**TO DO**: Copy all the entries below exactly, but not the pictures.

**RECORDS FOR THE EXERCISE**:
'''

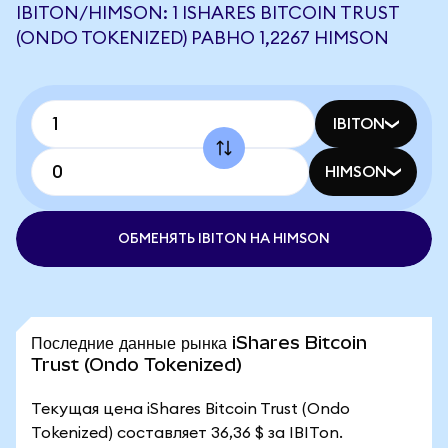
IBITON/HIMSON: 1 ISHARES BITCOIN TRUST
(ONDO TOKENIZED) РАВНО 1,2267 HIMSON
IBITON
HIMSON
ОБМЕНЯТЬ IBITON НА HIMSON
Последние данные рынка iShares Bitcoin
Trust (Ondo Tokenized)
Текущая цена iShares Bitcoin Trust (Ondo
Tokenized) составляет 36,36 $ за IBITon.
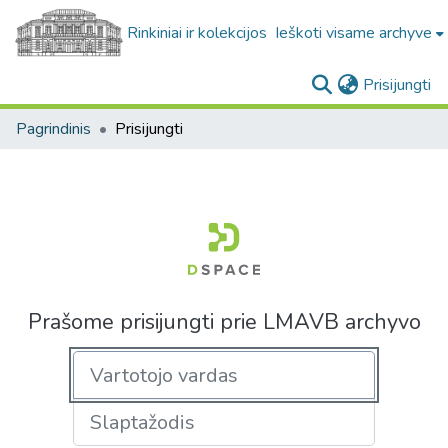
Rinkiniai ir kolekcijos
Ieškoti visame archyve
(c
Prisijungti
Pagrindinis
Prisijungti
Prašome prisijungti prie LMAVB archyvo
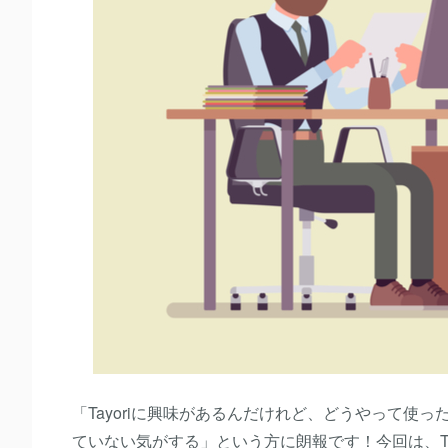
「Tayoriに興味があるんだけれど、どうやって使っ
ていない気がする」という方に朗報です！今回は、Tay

'''

**YOUR RESPONSE**:
IBITON/HIMSON: 1 ISHARES BITCOIN TRUST
(ONDO TOKENIZED) РАВНО 1,2267 HIMSON
IBITON
HIMSON
ОБМЕНЯТЬ IBITON НА HIMSON
Последние данные рынка iShares Bitcoin
Trust (Ondo Tokenized)
Текущая цена iShares Bitcoin Trust (Ondo
Tokenized) составляет 36,36 $ за IBITon.
Rinkiniai ir kolekcijos
Ieškoti visame archyve
(c
Prisijungti
Pagrindinis
Prisijungti
Prašome prisijungti prie LMAVB archyvo
「Tayoriに興味があるんだけれど、どうやって使っ
ていない気がする」という方に朗報です！今回は、Tay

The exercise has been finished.